00:06 mats (they select the spread, for example)
00:06 trinque there's a curious problem with decentralized systems where they appear to require self-immolation to bootstrap
00:07 asciilifeform trinque: maybe i'm thick, but who was it who had to self-immolate to get bitcoin going in '09 ?
00:07 trinque what, you get to use absolutist terms but not me?! haha
00:07 asciilifeform lol
00:08 trinque consider satoshi's wallet, or the counter-example of buterin
00:08 asciilifeform hm?
00:09 asciilifeform trinque: is contention here that a 'living' satoshi would have been fatal for takeoff ?
00:09 asciilifeform (observe that he aint dead, only 'schroedinger's'-dead, incidentally)
00:09 trinque I consider that one of the most dangerous things about ethereum in contrast, second perhaps to the complexity of the software turd itself
00:10 asciilifeform which 'that' ?
00:10 trinque buterin wants to rollback the DAO hack; he does
00:10 asciilifeform a
00:10 trinque that there is a buterin in the social system called ethereum
00:10 asciilifeform this'd be simply because etherism aint in any actual sense decentralized, however
00:10 trinque satoshi either conveniently died or is an old kind of statesman whose work was more important than his cock
00:10 trinque to this, forever hats off
00:11 trinque asciilifeform: perhaps. it's hard to know what a provable satoshi would do to the direction of BTC if he emerged today
00:12 asciilifeform trinque: maybe surprisingly, i suspect ~0
00:12 * trinque bb shortly, food
00:13 asciilifeform i suspect also that 'satoshi' aint dead, but simply has ~0 to gain from 'appearing' (and much to lose)

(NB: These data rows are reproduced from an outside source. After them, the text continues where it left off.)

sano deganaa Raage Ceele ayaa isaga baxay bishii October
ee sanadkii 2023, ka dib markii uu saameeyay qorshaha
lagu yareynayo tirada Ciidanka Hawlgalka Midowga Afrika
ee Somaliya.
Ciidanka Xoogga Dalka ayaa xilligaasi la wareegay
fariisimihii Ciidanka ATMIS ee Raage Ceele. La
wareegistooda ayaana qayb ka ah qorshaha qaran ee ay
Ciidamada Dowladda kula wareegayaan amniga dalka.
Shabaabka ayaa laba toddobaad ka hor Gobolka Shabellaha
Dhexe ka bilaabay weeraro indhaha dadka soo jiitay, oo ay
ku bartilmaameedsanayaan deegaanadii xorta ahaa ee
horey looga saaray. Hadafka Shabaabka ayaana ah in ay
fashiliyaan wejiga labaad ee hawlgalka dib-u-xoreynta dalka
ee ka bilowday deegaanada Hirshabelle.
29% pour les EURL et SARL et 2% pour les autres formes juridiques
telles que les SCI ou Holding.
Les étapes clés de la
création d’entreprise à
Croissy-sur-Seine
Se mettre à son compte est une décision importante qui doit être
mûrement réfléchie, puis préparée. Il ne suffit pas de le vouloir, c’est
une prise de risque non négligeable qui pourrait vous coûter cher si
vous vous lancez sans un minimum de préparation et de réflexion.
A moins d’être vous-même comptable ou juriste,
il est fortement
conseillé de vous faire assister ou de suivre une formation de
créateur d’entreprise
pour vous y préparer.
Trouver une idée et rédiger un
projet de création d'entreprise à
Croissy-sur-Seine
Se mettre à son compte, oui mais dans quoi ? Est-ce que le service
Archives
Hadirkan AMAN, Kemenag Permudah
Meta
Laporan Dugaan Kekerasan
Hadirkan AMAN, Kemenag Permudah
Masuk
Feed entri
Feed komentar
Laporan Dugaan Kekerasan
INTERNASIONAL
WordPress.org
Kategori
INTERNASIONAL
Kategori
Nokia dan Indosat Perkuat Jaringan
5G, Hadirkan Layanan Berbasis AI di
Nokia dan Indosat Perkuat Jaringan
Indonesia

00:13 asciilifeform say you're him, and 'appear'. 'hey, i wrote that turd! in ms-vs!' nao you have... what ? other than 'over 9000' treasure hunters after yer arse
00:14 asciilifeform one would have to suffer from, literally, at least down's syndrome, to want to stick his cock in this bear trap. it is difficult to picture a less appealing proposition.
00:15 asciilifeform this is why usg has to lavishly pay various derps who they hire for the role. (and still end up with laughably terrible 'talent')
00:17 asciilifeform so, trinque , in this sense i suspect you have the causation backwards.
00:18 asciilifeform i.e. author went into hiding ~because~ bitcoin 'took off'. rather than the reverse.
00:23 mats im curious to see what happens with the new ethereum deflationary policy
00:24 asciilifeform i'll go as far as to say that if someone today signs with 'satoshi's pubkey', asciilifeform will more readily believe that the key was factored or otherwise compromised, than that the signer 'is satoshi'
00:24 asciilifeform mats: i dun follow the subj in realtime, but iirc they recently proclaimed a formal move to permissioned mining
00:25 asciilifeform i.e. full-bore paypalization
00:25 mats yeah lol, sucks for you if you spent $10mn on gpus
00:25 asciilifeform so can't conceive of why mats would find it interesting
00:25 asciilifeform it's yet-another microshitcoin or whichever, there's 'over 9000' of'em
00:25 asciilifeform they aint bitcoin-like even to the degree a traditional shitcoin is.
00:25 asciilifeform 100% plaything of central committee.
00:26 mats i dont hold ethereums or anything, its just mildly interesting to see what happens after a shift in the monetary policy
00:26 asciilifeform mats: already became clear, as trinque pointed out upstack, what it was, when dao rollback
00:28 shinohai mats: their latest tack is that PoS is "Green" and wastes less energy than BTC
00:28 asciilifeform upstack, at the risk of repeating self... imho bitcoin is an example of a piece of shit, from every possible angle, that 'won' from lack of credible alternatives. like microshit's products.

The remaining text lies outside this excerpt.